One big weapon of governance in this situation is total lack of transparency, which, in turn, means there is a total absence of accountability. That, further in turn, means an open season of loot and scoot.

This may at one time not have impacted the educated middle class a lot because (a) there weren’t too many of them around in India and (b) the educated middle class was brilliantly interlinked with the privileged, elected and selected representative lot. All this changed in and around the 1970s and ‘80s due to a mix of everything from ultra-radical, ultra-left, ultra-liberal to ultra-right and all points in between as India evolved further. The ‘thinking middle class’, bane of governance in India in all its form, is now a fact of life. The class is giving not just election astrologers sleepless nights, but also writing articles based on personal experiences like this one.

Here’s one from the archives that I like the most. To start with, do speed-read this citation decision by the Delhi High Court.

In brief, this is the document that, in the first case, defines what or who a public authority is. In as much as this is required to enable the first point of transparency, which is, the Right to Information of a citizen of a country. No definition to start with and no accountability! And what I like is my name in the title.

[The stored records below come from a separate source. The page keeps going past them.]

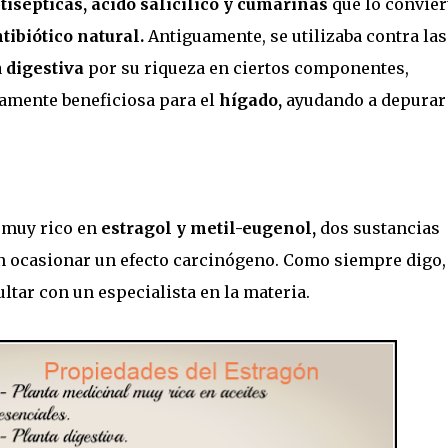
tisépticas, ácido salicílico y cumarinas
que lo convier
tibiótico natural.
Antiguamente, se utilizaba contra las
a
digestiva
por su riqueza en ciertos componentes,
amente beneficiosa para el
hígado,
ayudando a depurar 
muy rico en
estragol y metil-eugenol,
dos sustancias
n ocasionar un efecto carcinógeno. Como siempre digo,
ltar con un especialista en la materia.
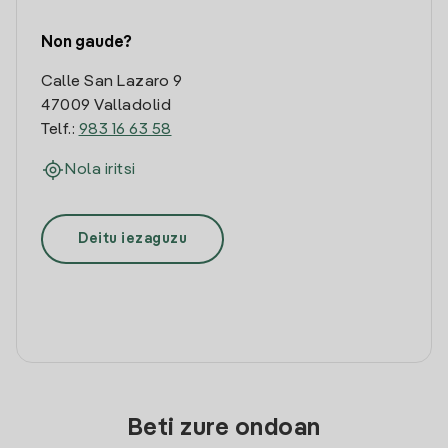
Non gaude?
Calle San Lazaro 9
47009 Valladolid
Telf.:
983 16 63 58
Nola iritsi
Deitu iezaguzu
Beti zure ondoan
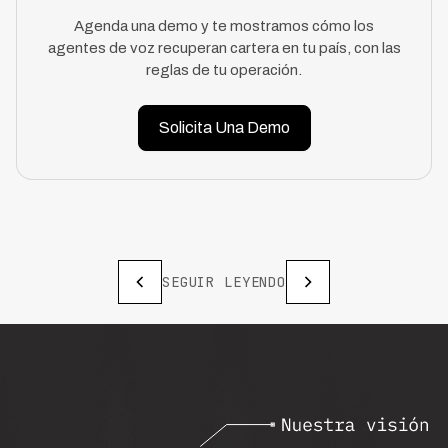
Agenda una demo y te mostramos cómo los
agentes de voz recuperan cartera en tu país, con las
reglas de tu operación.
Solicita Una Demo
SEGUIR LEYENDO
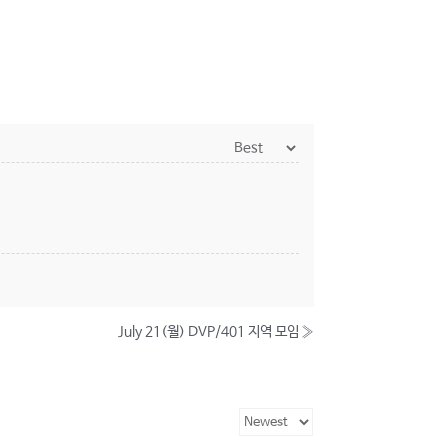
July 21(월) DVP/401 지역 모임
»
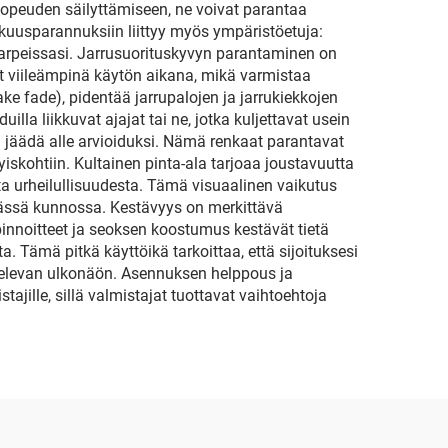
nopeuden säilyttämiseen, ne voivat parantaa
kuusparannuksiin liittyy myös ympäristöetuja:
starpeissasi. Jarrusuorituskyvyn parantaminen on
t viileämpinä käytön aikana, mikä varmistaa
 fade), pidentää jarrupalojen ja jarrukiekkojen
illa liikkuvat ajajat tai ne, jotka kuljettavat usein
a jäädä alle arvioiduksi. Nämä renkaat parantavat
iskohtiin. Kultainen pinta-ala tarjoaa joustavuutta
ta urheilullisuudesta. Tämä visuaalinen vaikutus
yvässä kunnossa. Kestävyys on merkittävä
pinnoitteet ja seoksen koostumus kestävät tietä
a. Tämä pitkä käyttöikä tarkoittaa, että sijoituksesi
uttelevan ulkonäön. Asennuksen helppous ja
jille, sillä valmistajat tuottavat vaihtoehtoja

How did this come about? I had sent a routine Right to Information query to the Indian Olympics Association, on some expenses in Melbourne incurred on film actors and dancers, by hand, and with a Rs 10 currency note. The person up the chain of command who finally declined to even accept the application did something very nasty with the currency note. I therefore sent the application by registered post along with a Postal Order, which they received, but ignored. I then sent a First Appeal, again by registered post, which also they ignored. Then I sent a Second Appeal to the Central Information Commission, where, to my intense joy and considerable surprise, I got this decision.

The respondents, who by that time had tried other methods of attempting to persuade me (especially since I had business interests in Pune those days), went in appeal to the Delhi High Court. Meanwhile, strange things happened like head-on and side collisions to my cars, direct approaches using every method and emotion possible and, finally, when all else failed, an internal combined effort between the Indian Olympic Association and the Ministry.

The timeline here is important, the Commonwealth Games were being organised, and expensive toilet paper had to be bought, one may recall. Moreover, every other scam in context with the Games, all of which would have continued without accountability or accounts being audited by the people of India, if this pesky RTI Application from Veeresh Malik had not put a spanner in the works.

This is the period in life and time when I really learnt how every arm of governance works together to try and fix the citizen who dares to ask a question. There was not a single pillar of democracy or arm of the government that did not stand to benefit from what is now called “CWG Scam” till — credit be given where it is due — the minister in charge of things changed. A dysfunctional Sports Ministry pulled its socks up under MS Gill. I sent a short, two-page note on the issue to the new minister through a family friend. It was handed over quietly at a golf course (of all places). It took just a few weeks after that for the ministry concerned to change its stance. Suddenly, the ministry was all in favour of full transparency from the association, and this in turn reflected on the way the documents submitted in court sounded. That, in turn, eventually became the citation judgement presented above.

Just one man came in to fix things, and that gave us the judgement — in an organic sort of way.

Which is why while the strength of the rot in governance is deep, like all rotten things everywhere, it just needs one man with a shovel to throw the rot away and turn things into fresh and fertile soil again where everything and everybody can prosper.